The Murcia tram is a tram/light rail system operational in the Spanish city of Murcia. The 17.5 km system opened in 2011 and links the city centre with the northern suburbs.

==Background==
In April 2007 a 2.2 km demonstration line was opened, built by the Tranvimur joint venture of Acciona and Grupo Cívica, along Avenida Juan Carlos I. The trail was deemed successful in August 2008 and the rest of the system was built after a tendering process, which awarded a contract to Sociedad Concesionaria Tranvía de Murcia, a consortium of the companies COMSA EMTE Concesiones and FCC. The contract provided for the construction of the current system and operation of the system for a duration of 40 years at a price of 264 million Euros. The current system opened in 2011.

==Line 1==
Line 1 is the principal line of the system; it serves 24 of the system's 28 stops, and is 14.5 kilometres long.

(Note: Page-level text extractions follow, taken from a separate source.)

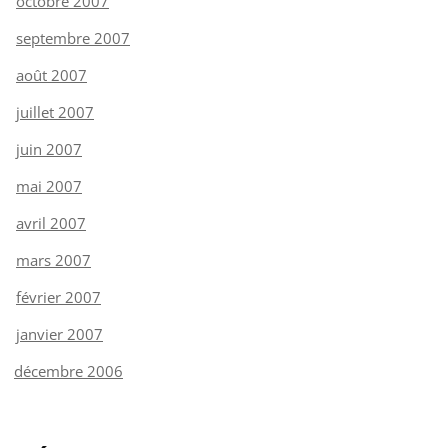
octobre 2007
septembre 2007
août 2007
juillet 2007
juin 2007
mai 2007
avril 2007
mars 2007
février 2007
janvier 2007
décembre 2006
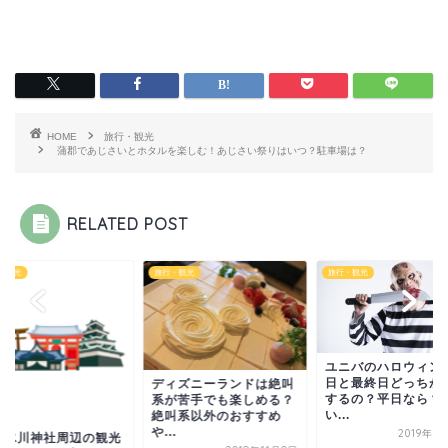
HOME
旅行・観光
蒲郡であじさいとホタルを楽しむ！あじさい祭りはいつ？駐車場は？
RELATED POST
・観光
旅行・観光
旅行・観光
ユニバのハロウィン
日と最終日どっちが
ディズニーランドは絶叫
するの？平日なら？
系が苦手でも楽しめる？
い...
絶叫系以外のおすすめ
や...
2019年7
越氷川神社周辺の観光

It starts in the north-west of the city with a three-kilometre single-direction loop around the campus of the University of Murcia and goes down Avenida Jan Carlos I towards the city centre where it goes through the Plaza Circular. The tram then travels northward along Avenida Don Juan de Borbón, before branching off toward the Estadio Nueva Condomina, where it terminates.

==Line 1B==
Line 1B is a three kilometer branch line which connects with line 1 at the Los Rectores-Tierra Natura station. The line travels has five stops and terminates at UCAM-Los Jerónimos station adjacent to the Universidad Católica San Antonio de Murcia.

==Rolling Stock==
The system uses a total of 11 Alstom Citadis 302 units. The units were originally purchased by Madrid for use in the Metro Ligero system. Two of the units were used during the pilot line, and the remaining nine were acquired by the construction consortium. The maintenance yard and depot is located directly adjacent to the La Ladera station.